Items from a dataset
-- Opening Marker --

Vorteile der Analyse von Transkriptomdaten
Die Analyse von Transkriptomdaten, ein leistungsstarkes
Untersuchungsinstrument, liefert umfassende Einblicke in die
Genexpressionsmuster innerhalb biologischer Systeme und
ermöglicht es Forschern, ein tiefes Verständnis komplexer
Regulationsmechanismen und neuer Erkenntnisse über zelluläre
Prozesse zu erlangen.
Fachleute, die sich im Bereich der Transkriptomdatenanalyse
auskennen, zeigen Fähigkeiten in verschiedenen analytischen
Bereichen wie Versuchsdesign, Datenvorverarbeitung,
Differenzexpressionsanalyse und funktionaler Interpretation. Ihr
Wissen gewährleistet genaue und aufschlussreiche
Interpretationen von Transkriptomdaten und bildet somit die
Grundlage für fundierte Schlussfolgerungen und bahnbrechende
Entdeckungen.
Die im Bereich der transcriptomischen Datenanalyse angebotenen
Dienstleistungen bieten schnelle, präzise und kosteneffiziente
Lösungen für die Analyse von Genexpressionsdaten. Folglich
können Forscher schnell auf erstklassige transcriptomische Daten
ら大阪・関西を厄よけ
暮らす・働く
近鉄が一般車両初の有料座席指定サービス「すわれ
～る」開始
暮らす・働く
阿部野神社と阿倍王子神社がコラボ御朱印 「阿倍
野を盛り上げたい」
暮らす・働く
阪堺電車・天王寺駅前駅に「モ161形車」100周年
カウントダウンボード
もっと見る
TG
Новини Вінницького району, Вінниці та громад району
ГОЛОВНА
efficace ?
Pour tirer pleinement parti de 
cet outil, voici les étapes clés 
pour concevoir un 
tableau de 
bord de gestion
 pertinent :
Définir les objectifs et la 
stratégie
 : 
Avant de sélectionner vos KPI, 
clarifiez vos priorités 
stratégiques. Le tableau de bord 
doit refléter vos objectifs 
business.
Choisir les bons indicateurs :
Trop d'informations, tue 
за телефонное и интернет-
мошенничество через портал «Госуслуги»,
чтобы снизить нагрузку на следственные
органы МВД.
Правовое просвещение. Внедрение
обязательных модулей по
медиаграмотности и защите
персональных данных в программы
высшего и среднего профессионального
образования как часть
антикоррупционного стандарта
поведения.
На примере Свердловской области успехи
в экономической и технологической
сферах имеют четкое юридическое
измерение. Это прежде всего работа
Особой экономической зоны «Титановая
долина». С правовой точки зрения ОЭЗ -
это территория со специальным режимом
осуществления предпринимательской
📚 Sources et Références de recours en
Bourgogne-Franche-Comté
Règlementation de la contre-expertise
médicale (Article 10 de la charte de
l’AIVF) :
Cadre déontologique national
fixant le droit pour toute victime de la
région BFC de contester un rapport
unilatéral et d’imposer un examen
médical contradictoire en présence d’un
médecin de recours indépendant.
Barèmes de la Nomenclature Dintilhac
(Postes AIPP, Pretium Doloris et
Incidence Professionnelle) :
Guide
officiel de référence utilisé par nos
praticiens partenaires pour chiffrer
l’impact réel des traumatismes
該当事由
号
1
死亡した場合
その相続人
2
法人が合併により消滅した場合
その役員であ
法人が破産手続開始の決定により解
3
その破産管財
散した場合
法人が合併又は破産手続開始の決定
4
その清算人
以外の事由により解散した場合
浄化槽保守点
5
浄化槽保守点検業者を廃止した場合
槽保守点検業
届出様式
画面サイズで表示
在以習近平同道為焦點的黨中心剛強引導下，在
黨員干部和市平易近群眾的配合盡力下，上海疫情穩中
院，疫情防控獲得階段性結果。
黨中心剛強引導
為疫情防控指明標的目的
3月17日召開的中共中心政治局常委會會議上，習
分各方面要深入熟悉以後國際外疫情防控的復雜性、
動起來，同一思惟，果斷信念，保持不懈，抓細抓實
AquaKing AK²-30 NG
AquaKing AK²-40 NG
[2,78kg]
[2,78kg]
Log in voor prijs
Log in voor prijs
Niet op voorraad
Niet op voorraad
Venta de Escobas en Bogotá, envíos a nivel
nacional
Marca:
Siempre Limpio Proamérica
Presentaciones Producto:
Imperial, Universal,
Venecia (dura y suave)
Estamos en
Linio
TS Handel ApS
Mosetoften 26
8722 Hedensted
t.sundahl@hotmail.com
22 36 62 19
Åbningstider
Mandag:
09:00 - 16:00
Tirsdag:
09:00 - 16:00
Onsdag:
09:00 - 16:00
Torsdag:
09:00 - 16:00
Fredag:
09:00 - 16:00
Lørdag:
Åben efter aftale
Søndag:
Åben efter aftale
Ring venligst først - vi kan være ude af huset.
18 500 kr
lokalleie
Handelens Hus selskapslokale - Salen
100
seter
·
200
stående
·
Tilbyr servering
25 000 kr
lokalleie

-- Closing Marker --

## Exercise brief
Among the entries above, copy exactly only the lines starting with the one containing "Prozesse zu erlangen." and going through the one containing "Die im Bereich", both ends included.

## Answer below
Prozesse zu erlangen.
Fachleute, die sich im Bereich der Transkriptomdatenanalyse
auskennen, zeigen Fähigkeiten in verschiedenen analytischen
Bereichen wie Versuchsdesign, Datenvorverarbeitung,
Differenzexpressionsanalyse und funktionaler Interpretation. Ihr
Wissen gewährleistet genaue und aufschlussreiche
Interpretationen von Transkriptomdaten und bildet somit die
Grundlage für fundierte Schlussfolgerungen und bahnbrechende
Entdeckungen.
Die im Bereich der transcriptomischen Datenanalyse angebotenen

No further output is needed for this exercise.